Insieme

Il buon combattimento della fede e la porta stretta

Il Vangelo di questa domenica è così provocante nella chiarezza e durezza della sua verità che volentieri affido la riflessione alla sapienza di un anziano e assiduo frequentatore della Parola di Dio, il monaco Enzo Bianchi.

Gesù appare qui il profeta che ammonisce, avverte, minaccia – come faceva il suo maestro Giovanni il Battezzatore –, per scuotere gli ascoltatori e porli davanti alle esigenze del Regno, nel quale si può entrare attraverso un “giudizio” che non guarderà ai comportamenti esterni, seppur religiosi, degli esseri umani, ma all’aver accettato di essere o meno conosciuti dal Signore.

La porta stretta non vuole impedire l’entrata, ma rivela che solo chi sa lottare, una lotta dura, che è “il buon combattimento della fede” (1Tm 6,12) contro un avversario, un oppositore, un potente che è Satana. Solo chi sa che la meta è il regno di Dio, potrà oltrepassarla. Occorre perciò essere equipaggiati e vigilanti per arrivare in tempo, prima che la piccola porta, ultima possibilità, sia chiusa. Perché come in ogni città, una volta calata la notte, vengono chiuse prima la grande porta, poi la porticina: allora nessuno potrà più entrare…
Gesù ammonisce dunque gli ascoltatori: contesta la verità di una vicinanza e di una comunione vantata da quelli che sono respinti, perché giudica che durante la vita non hanno operato la giustizia, sono stati dei malfattori, anche se formalmente ascoltavano la predicazione di Gesù ed erano ospiti alla sua tavola (la frequentazione della sua Parola e dell’Eucaristia).

Questo è un ammonimento che noi cristiani, che ci diciamo discepoli e discepole di Gesù, non prendiamo sul serio. Purtroppo i nostri gesti liturgici, l’appartenenza alla parrocchia, la frequentazione dei pastori posti dal Signore nella sua chiesa, sovente possono diventare sicurezze false, che quasi ci impediscono di chiederci se quotidianamente siamo operatori di bene, cioè abbiamo un comportamento che nutre il bene comune, oppure operatori di male, con parole che dividono e calunniano, con sentimenti di inimicizia e di orgoglio, con comportamenti omissivi, che non fanno il bene e contraddicono la carità. Magari non commettiamo il male seminando violenza, ma basta che pensiamo al nostro comportamento omissivo, a quando non vediamo l’altro e non ci impegniamo per colui che è nel bisogno, affamato, assetato, immigrato, nudo, malato, in carcere (cf. Mt 25,31-46)… Noi crediamo di essere nell’intimità con il Signore, assidui alla sua presenza, ascoltatori della sua Parola, nutriti dai sacramenti, ma domandiamoci se a questo corrisponde ciò che il Signore chiede come impegno, urgenza, amore verso gli altri.

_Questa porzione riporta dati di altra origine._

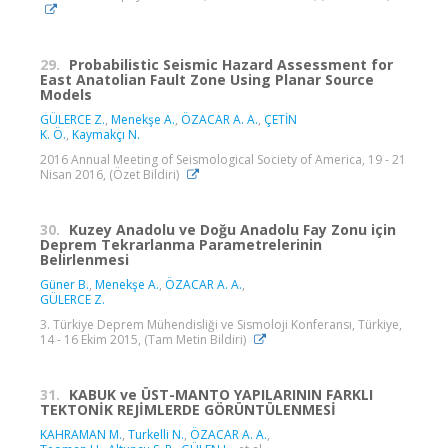
29.
Probabilistic Seismic Hazard Assessment for
East Anatolian Fault Zone Using Planar Source
Models
GÜLERCE Z.
,
Menekşe A.
,
ÖZACAR A. A.
,
ÇETİN
K. Ö.
,
Kaymakçı N.
2016 Annual Meeting of Seismological Society of America, 19 - 21
Nisan 2016, (Özet Bildiri)
30.
Kuzey Anadolu ve Doğu Anadolu Fay Zonu için
Deprem Tekrarlanma Parametrelerinin
Belirlenmesi
Güner B.
,
Menekşe A.
,
ÖZACAR A. A.
,
GÜLERCE Z.
3. Türkiye Deprem Mühendisliği ve Sismoloji Konferansı, Türkiye,
14 - 16 Ekim 2015, (Tam Metin Bildiri)
31.
KABUK ve ÜST-MANTO YAPILARININ FARKLI
TEKTONİK REJİMLERDE GÖRÜNTÜLENMESİ
KAHRAMAN M.
,
Turkelli N.
,
ÖZACAR A. A.
,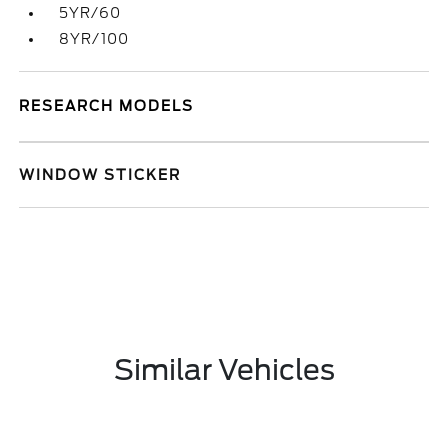
5YR/60
8YR/100
RESEARCH MODELS
WINDOW STICKER
Similar Vehicles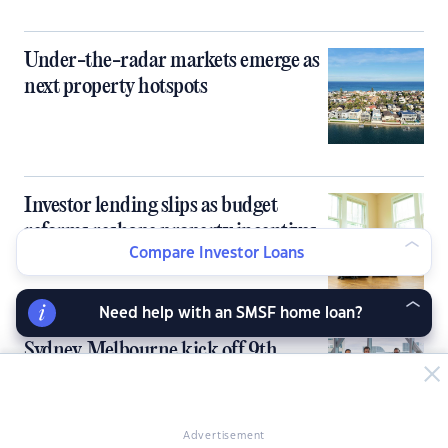
Under-the-radar markets emerge as
next property hotspots
Investor lending slips as budget
reforms reshape property incentives
Compare Investor Loans
Need help with an SMSF home loan?
Sydney, Melbourne kick off 9th
PropertyGuru Asia Property Awards
in Australia
Advertisement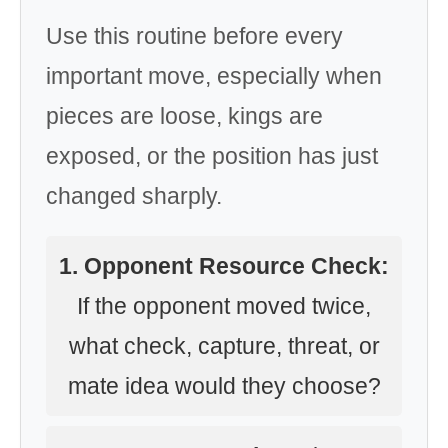
Use this routine before every
important move, especially when
pieces are loose, kings are
exposed, or the position has just
changed sharply.
1. Opponent Resource Check:
If the opponent moved twice,
what check, capture, threat, or
mate idea would they choose?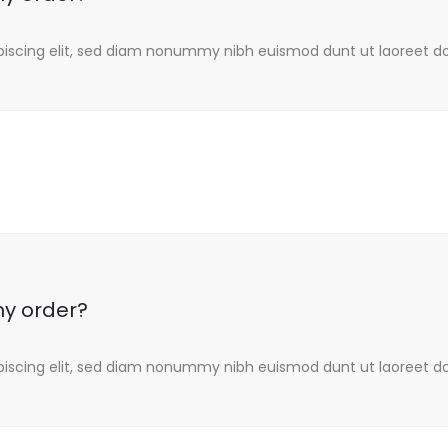
piscing elit, sed diam nonummy nibh euismod dunt ut laoreet d
my order?
piscing elit, sed diam nonummy nibh euismod dunt ut laoreet d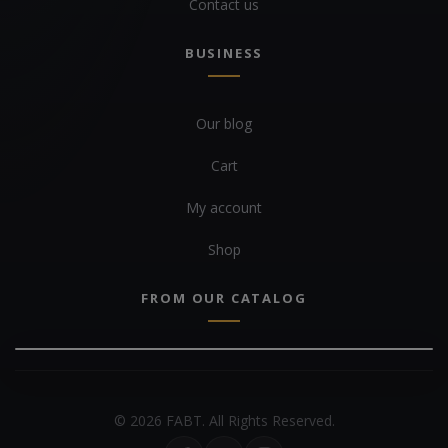
Contact us
BUSINESS
Our blog
Cart
My account
Shop
FROM OUR CATALOG
© 2026 FABT. All Rights Reserved.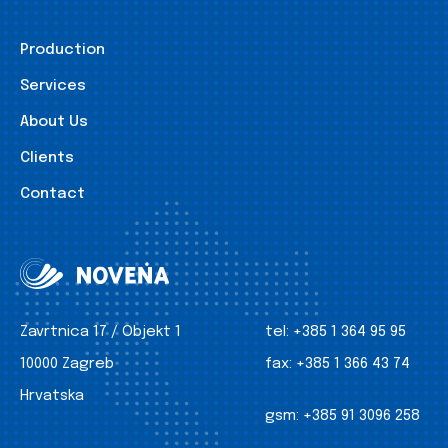
Production
Services
About Us
Clients
Contact
Zavrtnica 17 / Objekt 1
tel:
+385 1 364 95 95
10000 Zagreb
fax:
+385 1 366 43 74
Hrvatska
gsm:
+385 91 3096 258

A me e a voi, lettori, ricordo che questo vangelo chiede a ciascuno di noi un discernimento: sono solo un uomo religioso, che si dice cristiano, che prega, che partecipa all’Eucaristia, ma in realtà ho una vita non conforme alla volontà del Signore Gesù, oppure sono uno che andando alla preghiera, nutrendomi della Parola e dell’Eucaristia come un mendicante che attinge da esse forza, tenta ogni giorno di essere un discepolo del Signore, tenta di essere coerente tra ciò che pensa, dice e vive quotidianamente, invocando come un mendicante la misericordia del Signore?

Queste parole di Gesù ci chiamano dunque alla conversione, alla consapevolezza dei nostri peccati e a non sentirci garantiti da appartenenze o gesti religiosi: se abbiamo ricevuto doni da parte di Dio, questi non sono privilegi ma piuttosto responsabilità. Per questo “i primi”, se non coerenti con la buona notizia del Vangelo, diventano gli ultimi e tra gli ultimi alcuni diventano primi, perché hanno cercato soprattutto di entrare nel Regno attraverso la porta che è Cristo (cf. Gv 10,7.9), porta sempre aperta, dalla sua venuta tra di noi fino a “oggi” (Eb 3,13), e sempre “porta di misericordia”, “porta che fa grazia”, seppur a caro prezzo.